> _Work instructions_
The answer must consist of each line below that contains the word "reloader", copied in full.

> _Supplied information_
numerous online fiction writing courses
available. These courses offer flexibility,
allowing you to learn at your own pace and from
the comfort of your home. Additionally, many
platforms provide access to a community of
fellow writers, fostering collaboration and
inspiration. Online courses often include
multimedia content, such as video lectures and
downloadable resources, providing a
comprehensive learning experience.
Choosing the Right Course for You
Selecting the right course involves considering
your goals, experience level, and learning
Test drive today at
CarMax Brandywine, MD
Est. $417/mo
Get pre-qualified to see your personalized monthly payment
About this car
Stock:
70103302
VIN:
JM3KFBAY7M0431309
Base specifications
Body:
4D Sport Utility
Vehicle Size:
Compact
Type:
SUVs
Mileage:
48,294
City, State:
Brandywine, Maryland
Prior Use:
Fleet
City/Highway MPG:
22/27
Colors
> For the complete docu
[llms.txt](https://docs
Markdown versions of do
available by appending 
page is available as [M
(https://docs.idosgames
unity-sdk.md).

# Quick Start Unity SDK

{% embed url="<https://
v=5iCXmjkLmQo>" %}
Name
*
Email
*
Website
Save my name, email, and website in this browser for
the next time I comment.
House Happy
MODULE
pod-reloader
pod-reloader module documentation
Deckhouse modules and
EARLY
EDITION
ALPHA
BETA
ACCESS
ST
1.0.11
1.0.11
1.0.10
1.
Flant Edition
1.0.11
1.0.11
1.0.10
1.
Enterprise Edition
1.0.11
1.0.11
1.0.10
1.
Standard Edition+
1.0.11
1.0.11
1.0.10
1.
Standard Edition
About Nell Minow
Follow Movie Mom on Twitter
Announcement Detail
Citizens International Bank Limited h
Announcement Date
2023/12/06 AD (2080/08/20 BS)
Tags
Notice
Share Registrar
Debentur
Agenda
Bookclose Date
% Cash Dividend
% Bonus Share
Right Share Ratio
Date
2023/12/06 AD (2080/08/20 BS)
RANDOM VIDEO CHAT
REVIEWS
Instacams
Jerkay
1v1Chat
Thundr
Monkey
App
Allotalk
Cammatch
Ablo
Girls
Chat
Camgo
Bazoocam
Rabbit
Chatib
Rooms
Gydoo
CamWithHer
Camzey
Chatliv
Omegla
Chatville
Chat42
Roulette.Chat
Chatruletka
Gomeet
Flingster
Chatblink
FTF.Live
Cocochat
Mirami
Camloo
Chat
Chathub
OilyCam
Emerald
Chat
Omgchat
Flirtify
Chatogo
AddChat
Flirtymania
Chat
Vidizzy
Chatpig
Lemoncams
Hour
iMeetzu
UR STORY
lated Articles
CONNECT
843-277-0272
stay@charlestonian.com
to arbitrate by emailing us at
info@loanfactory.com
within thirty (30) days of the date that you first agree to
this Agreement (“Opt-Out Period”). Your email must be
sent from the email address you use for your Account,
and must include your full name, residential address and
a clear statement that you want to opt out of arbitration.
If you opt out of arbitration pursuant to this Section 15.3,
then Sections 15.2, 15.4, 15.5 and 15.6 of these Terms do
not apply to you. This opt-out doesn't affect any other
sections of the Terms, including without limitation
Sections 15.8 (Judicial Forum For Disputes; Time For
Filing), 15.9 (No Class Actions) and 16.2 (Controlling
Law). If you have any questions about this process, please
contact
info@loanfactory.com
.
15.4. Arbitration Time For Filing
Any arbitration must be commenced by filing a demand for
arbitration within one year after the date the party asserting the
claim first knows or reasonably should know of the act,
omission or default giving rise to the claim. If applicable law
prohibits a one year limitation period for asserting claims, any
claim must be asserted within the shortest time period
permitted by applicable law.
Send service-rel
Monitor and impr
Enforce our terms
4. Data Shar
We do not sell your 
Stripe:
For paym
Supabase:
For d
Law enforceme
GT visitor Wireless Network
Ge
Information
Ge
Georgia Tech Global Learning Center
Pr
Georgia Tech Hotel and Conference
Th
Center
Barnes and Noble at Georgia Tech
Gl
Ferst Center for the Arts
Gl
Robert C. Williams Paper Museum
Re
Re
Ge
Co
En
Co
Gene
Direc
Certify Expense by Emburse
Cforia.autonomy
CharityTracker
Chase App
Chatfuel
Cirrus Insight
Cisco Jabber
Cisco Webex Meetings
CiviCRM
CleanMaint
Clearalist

> _Answer to this problem_
pod-reloader
pod-reloader module documentation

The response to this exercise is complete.